**** Dataset records

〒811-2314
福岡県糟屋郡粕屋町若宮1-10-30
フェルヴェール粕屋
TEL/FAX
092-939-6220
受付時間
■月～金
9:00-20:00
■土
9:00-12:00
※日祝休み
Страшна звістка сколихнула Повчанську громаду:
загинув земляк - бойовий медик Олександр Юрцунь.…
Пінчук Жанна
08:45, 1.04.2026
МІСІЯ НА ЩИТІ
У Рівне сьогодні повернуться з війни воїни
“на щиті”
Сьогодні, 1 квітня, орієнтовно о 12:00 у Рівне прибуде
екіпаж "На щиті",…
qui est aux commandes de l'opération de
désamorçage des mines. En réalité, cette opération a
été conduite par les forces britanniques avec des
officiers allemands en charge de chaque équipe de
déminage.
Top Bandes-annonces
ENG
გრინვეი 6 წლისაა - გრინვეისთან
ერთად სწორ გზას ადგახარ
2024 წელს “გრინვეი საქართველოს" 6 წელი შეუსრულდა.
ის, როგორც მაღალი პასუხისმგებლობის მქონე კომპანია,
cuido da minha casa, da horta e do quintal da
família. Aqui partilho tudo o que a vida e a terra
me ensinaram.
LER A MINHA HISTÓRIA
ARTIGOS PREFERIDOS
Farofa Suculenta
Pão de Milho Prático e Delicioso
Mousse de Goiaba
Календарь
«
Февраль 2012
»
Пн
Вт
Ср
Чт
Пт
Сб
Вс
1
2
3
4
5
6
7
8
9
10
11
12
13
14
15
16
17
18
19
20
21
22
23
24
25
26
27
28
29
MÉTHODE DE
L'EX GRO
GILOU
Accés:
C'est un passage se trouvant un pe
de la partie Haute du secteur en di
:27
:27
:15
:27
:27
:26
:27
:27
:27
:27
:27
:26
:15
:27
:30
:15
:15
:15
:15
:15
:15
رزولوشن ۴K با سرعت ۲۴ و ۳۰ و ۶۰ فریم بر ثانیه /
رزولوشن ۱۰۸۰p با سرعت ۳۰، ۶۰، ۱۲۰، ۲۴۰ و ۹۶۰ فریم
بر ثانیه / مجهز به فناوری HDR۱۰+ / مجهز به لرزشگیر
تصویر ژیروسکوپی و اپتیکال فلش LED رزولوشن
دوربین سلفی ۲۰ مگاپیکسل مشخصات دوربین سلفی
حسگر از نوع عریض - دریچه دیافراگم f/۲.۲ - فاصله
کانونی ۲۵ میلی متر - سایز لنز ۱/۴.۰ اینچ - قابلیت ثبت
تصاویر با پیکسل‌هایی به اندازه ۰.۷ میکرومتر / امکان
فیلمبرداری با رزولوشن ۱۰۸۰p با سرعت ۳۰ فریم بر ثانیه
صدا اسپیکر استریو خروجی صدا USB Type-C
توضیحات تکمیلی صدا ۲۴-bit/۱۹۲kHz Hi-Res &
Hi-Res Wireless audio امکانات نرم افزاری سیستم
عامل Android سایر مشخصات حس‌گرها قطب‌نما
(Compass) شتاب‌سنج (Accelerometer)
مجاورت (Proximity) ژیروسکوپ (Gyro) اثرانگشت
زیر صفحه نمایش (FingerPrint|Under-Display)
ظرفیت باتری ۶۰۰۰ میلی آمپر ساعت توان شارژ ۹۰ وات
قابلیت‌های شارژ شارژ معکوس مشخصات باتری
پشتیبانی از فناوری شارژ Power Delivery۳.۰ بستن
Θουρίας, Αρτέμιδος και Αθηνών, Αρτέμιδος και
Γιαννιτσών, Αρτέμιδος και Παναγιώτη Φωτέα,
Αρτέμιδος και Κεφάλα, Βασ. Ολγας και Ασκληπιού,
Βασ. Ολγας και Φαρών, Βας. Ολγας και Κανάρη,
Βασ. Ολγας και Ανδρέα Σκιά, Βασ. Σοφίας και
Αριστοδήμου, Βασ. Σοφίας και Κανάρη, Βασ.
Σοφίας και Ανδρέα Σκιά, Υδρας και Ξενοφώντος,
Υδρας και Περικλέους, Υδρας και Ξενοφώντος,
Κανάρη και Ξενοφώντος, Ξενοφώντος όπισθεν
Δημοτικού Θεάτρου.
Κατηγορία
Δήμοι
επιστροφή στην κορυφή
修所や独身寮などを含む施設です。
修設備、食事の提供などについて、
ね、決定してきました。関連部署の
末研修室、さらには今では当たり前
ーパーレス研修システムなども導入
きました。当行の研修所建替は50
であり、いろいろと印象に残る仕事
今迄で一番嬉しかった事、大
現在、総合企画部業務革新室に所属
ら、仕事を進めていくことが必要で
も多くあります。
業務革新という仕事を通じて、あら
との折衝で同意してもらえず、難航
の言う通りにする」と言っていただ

********

## Description of the task
Using the listing above, say how many of its lines contain "Υδρας", and give no other words.

## Finished task
2